Records for the exercise

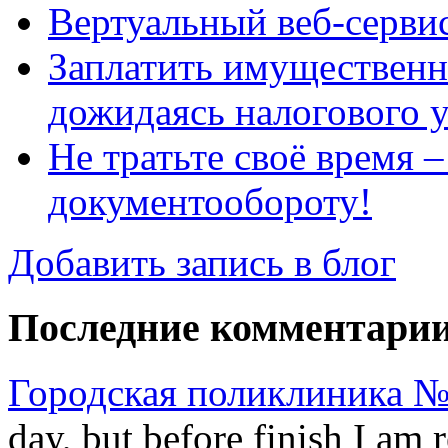
Вертуальный веб-серв
Заплатить имущественн
дожидаясь налогового 
Не тратьте своё время 
документообороту!
Добавить запись в блог
Последние комментари
Городская поликлиника №
day, but before finish I am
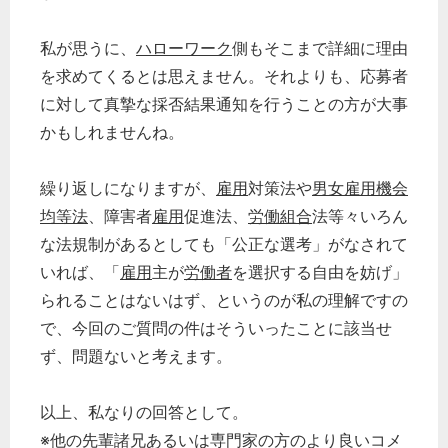
私が思うに、
ハローワーク
側もそこまで詳細に理由
を求めてくるとは思えません。それよりも、応募者
に対して真摯な採否結果通知を行うことの方が大事
かもしれませんね。
繰り返しになりますが、
雇用
対策法や
男女雇用機会
均等法
、障害者
雇用
促進法、
労働組合
法等々いろん
な法規制があるとしても「公正な選考」がなされて
いれば、「
雇用
主が
労働者
を選択する自由を妨げ」
られることはないはず、というのが私の理解ですの
で、今回のご質問の件はそういったことに該当せ
ず、問題ないと考えます。
以上、私なりの回答として。
※他の先輩諸兄あるいは専門家の方のより良いコメ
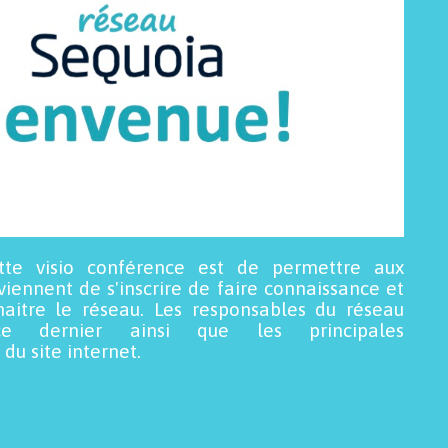
tte visio conférence est de permettre aux
viennent de s'inscrire de faire connaissance et
aitre le réseau. Les responsables du réseau
ce dernier ainsi que les principales
 du site internet.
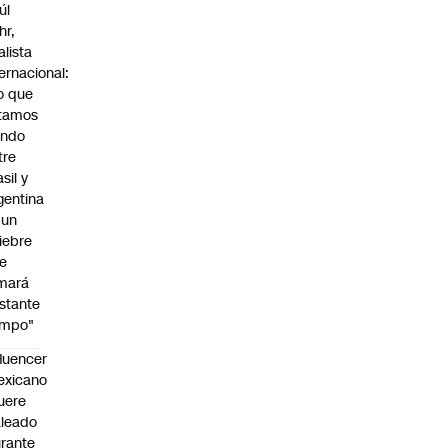
úl
hr,
alista
ternacional:
o que
tamos
endo
tre
sil y
gentina
 un
iebre
e
mará
stante
empo"
fluencer
exicano
uere
leado
rante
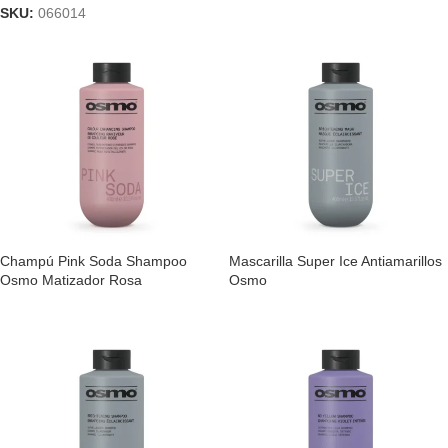
SKU:
066014
Champú Pink Soda Shampoo
Mascarilla Super Ice Antiamarillos
Osmo Matizador Rosa
Osmo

Exercise prompt
Only the lines from the one containing "Добавить запись в блог" through the last line of the entries, both included, should be repeated exactly, and the pictures should be left out.

Answer for the task
Добавить запись в блог
Последние комментари
Городская поликлиника №
day, but before finish I am
私が思うに、
ハローワーク
側もそこまで詳細に理由
を求めてくるとは思えません。それよりも、応募者
に対して真摯な採否結果通知を行うことの方が大事
かもしれませんね。
繰り返しになりますが、
雇用
対策法や
男女雇用機会
均等法
、障害者
雇用
促進法、
労働組合
法等々いろん
な法規制があるとしても「公正な選考」がなされて
いれば、「
雇用
主が
労働者
を選択する自由を妨げ」
られることはないはず、というのが私の理解ですの
で、今回のご質問の件はそういったことに該当せ
ず、問題ないと考えます。
以上、私なりの回答として。
※他の先輩諸兄あるいは専門家の方のより良いコメ
tte visio conférence est de permettre aux
viennent de s'inscrire de faire connaissance et
aitre le réseau. Les responsables du réseau
ce dernier ainsi que les principales
 du site internet.
úl
hr,
alista
ternacional:
o que
tamos
endo
tre
sil y
gentina
 un
iebre
e
mará
stante
empo"
fluencer
exicano
uere
leado
rante
SKU:
066014
Champú Pink Soda Shampoo
Mascarilla Super Ice Antiamarillos
Osmo Matizador Rosa
Osmo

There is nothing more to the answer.